I will use this thread to propose changes to the project. These are (or at least it should be after we agree upon it) ordered in the chronological order in which these changes should be implemented. Please comment in this issue if you agree/disagree. I suggest implementing these changes in smaller packages for easier review.

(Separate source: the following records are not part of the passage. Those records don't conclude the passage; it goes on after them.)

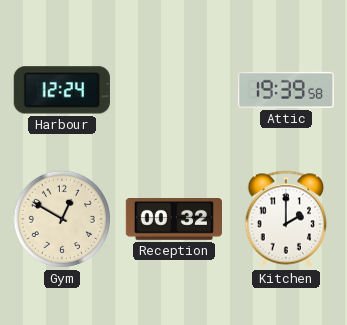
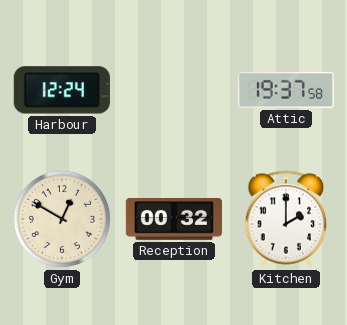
Attic: 19:39 -> 19:37
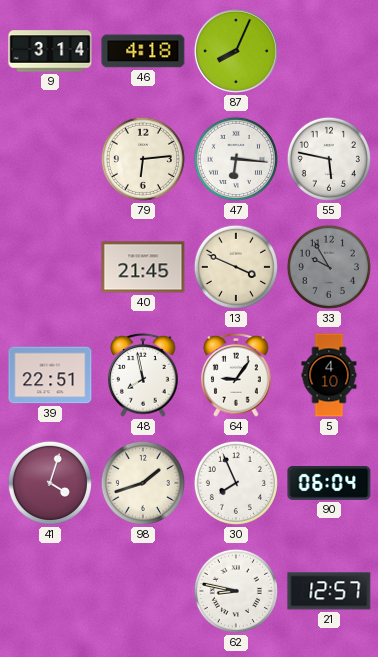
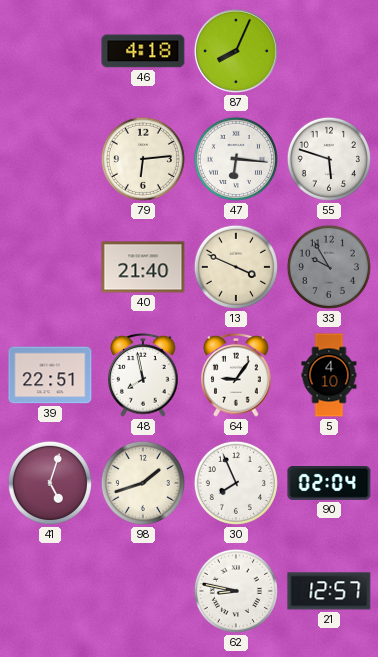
9: 3:14 -> none
55: 5:47 -> 5:48
40: 21:45 -> 21:40
41: 4:03 -> 5:03
90: 06:04 -> 02:04
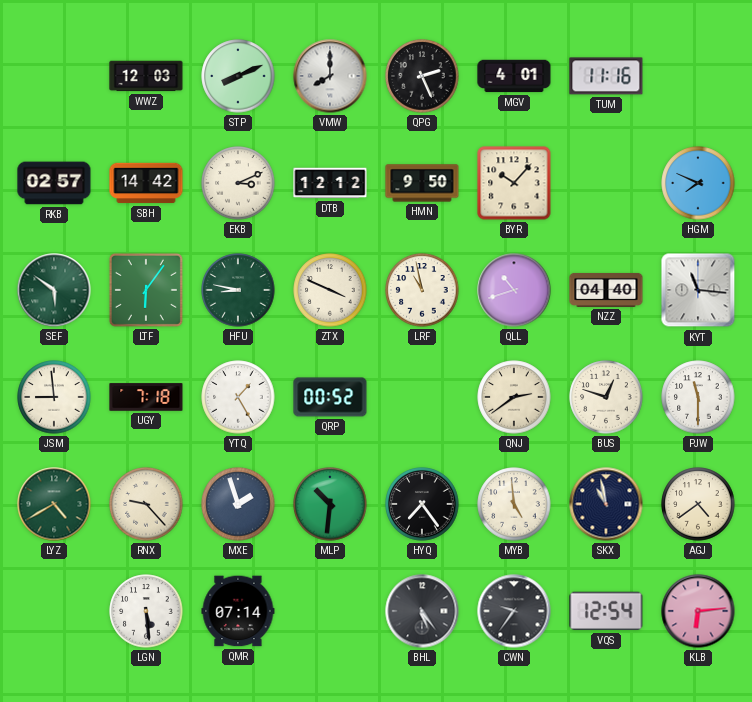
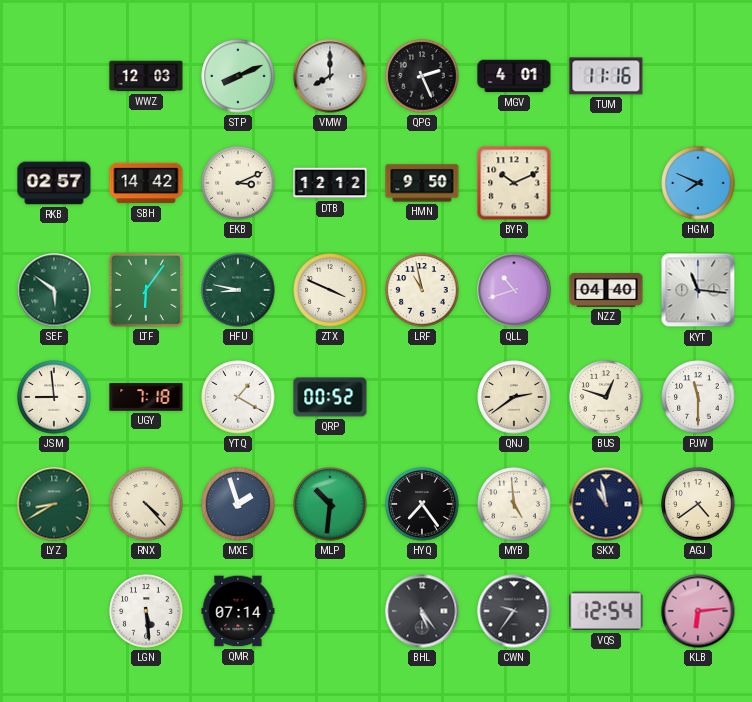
BYR: 10:07 -> 10:11
YTQ: 1:25 -> 1:20
LYZ: 4:40 -> 8:40
RNX: 9:23 -> 4:23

This issue should be adapted after steps of it were implemented to include more detail and answer occurring questions.

Checkboxes:

[x] 1. fix Xiaomi issue #1
[x] 2. #3
[x] 3. #4 remove scripts which will not be needed after restructuring the project. The only task of this project is to 1) analyze one or multiple APK files and 2) calculate the security scoring formula. The extraction tool for firmware images is open source at https://github.com/ernstleierzopf/AndScanner and it does not need a dockerfile to extract a single firmware image. The mentioned files include:
run.sh (include instruction on how to run the software in readme.md - will be changed anyways)
dockerfile_*
data directory
move submodules/TestCasesScripts/* to root directory of the project and remove these directories
[ ] 4. #5 create small script to hash all APKs from one firmware image hash_apks.py. Example usage: python3 hash_apks.py "data/apks/husky-uq1a.240105.004-factory-498499a8" "data/apk_hashes.csv"
[ ] 5. #6 create script to analyze a single APK file analyze_apk.py. Example usage: python3 analyze_apk.py "data/apks/husky-uq1a.240105.004-factory-498499a8/YouTube" "data/results/all_apk_hashes.csv" -> test if hash of .apk file is found in all_apk_hashes.csv. Yes -> exit. No -> run all tests and append to files with all results (see #9). Hint: this uses the result directory (in this case data/results) and writes/creates the result files.
[ ] 6. #7 create separate script calculate_formula.py to calculate the formula results using the configured permission weights in config/methods_config.yml and the list of app hashes created in hash_apks.py. Example usage: python3 calculate_formula.py "config/methods_config.yml" "data/apks/husky-uq1a.240105.004-factory-498499a8" "data/apk_hashes.csv" "data/results". Hint: this script uses the same files created/written by the analyze_apk.py. Creates formula.csv.
[ ] 7. create script extract_results.py to extract all results from the merged results (in this case in data/results). Example usage: python3 extract_results.py "data/apk_hashes.csv" "data/results" "data/results/husky-1725366134_uq1a.240105.004-factory-498499a8_MD5-HASH-OF-FW"
[ ] 7. #8 change main.py to do all of the previous steps, namely hash all extracted APKs from the firmware image, iterate through all of them using analyze_apk.py, and calculate the formula (append the result to the formula.csv file). main.py must have all of the necessary arguments for all of the python scripts. The main.py file should use the resulting files to create one directory per firmware image with the interesting data to allow for efficient analysis.
[ ] 8. #9 ~~store interesting additional information of APKs such as the list of permissions and dependencies (including version?).~~ rework the structure of the result files. ~~- implement proper logging for app analysis (use logging module and have one total file for all analysis. Distinction can be made with the APK hash)~~ - include UNIX timestamp in each line of the analysis (these are better than dates, because if a human wants to read them, it is easily possible to let Excel, LibreOffice convert these timestamps to dates.)
have four result files: test-results.csv (currently Report), total-fail-counts.csv, findings.csv, formula.csv (formula.csv includes name of vendor, firmware image name, hash of firmware image, some kind of automated encoding of the configured permission/weights (base64 encoding? - easier for comparison, worst case just include the yml data from the config), and score -> these files should be the default value for the analyze_apk.py script. ~~- [ ] 9. previously missing~~ ~~- [ ] 10. #10 remove all database usage in the project. Extract data only to human readable (text, csv or other fitting formats) files.~~
[ ] 11. Network Tests seem to not be available (NA) in any of the runs. Does this only work on real devices or why does the test not work?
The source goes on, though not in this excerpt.